GEORGIA’S DISPUTE WITH A 'DICTIONARY DEFINITION'

Emails between the EPA and EPD obtained via public records request show that the state agency seemed to be caught off guard by the federal decision.

In an email sent the day after the EPA’s letter, EPD’s then-director Rick Dunn (now director of Georgia’s Office of Planning and Budget) wrote to Carolyn Hoskinson, an EPA official, that the federal agency had “long been aware of how EPD reads the language” of the coal ash rule.

“Up until this week, it had been our understanding that EPA shared similar views,” Dunn said in the email.

Part of the difference of opinion between the two agencies centers on the definition of the word “infiltration.”

As an investigation by ProPublica later revealed, Georgia Power had heavily lobbied EPD to consider the word “infiltration,” as used in the language of the 2015 rule, to refer only to rainwater seeping into coal ash from above, and not to the intrusion of groundwater from the water table below.

This interpretation allows the utility to justify storage of coal ash without a liner below it to protect nearby water bodies from contamination, as long as a “cap” is in place above the ash to protect it from rainwater.

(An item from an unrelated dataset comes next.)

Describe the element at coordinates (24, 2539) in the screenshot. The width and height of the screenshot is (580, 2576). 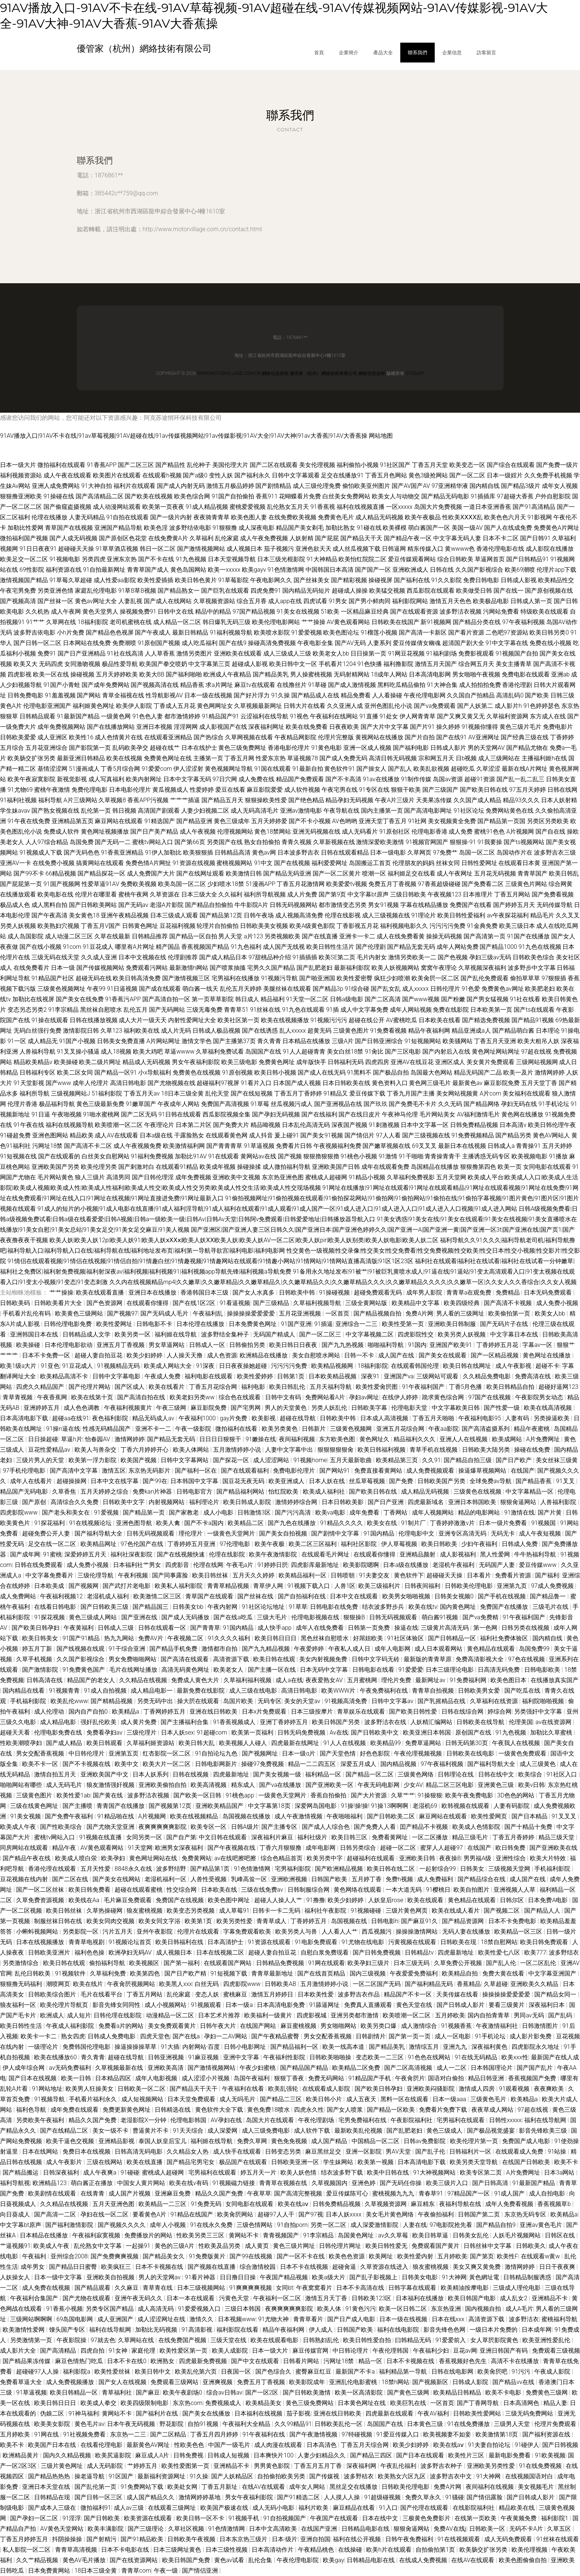
I see `丁香五月婷婷五月` at that location.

The dispute resurfaced in the emails obtained by the Telegraph, in which the EPD appeared to acknowledge its use of the word “infiltration” differed from the meaning commonly understood.

On February 10, 2022, the EPD’s director of legal services, Laura Williams, asked an EPA official for “documents setting out EPA’s rationale in applying the dictionary definition of ‘infiltration’ rather than treating it as a term of art.”

Frank Holleman, an attorney at the Southern Environmental Law Center, said coal ash is “like kitchen garbage” in that it must legally be disposed of in a landfill; “you can’t dig a hole next to a river” and bury it there.

“All we’re asking is to put it in a landfill with every other piece of trash in America,” Holleman said.

This story comes to GPB through a reporting partnership with The Telegraph.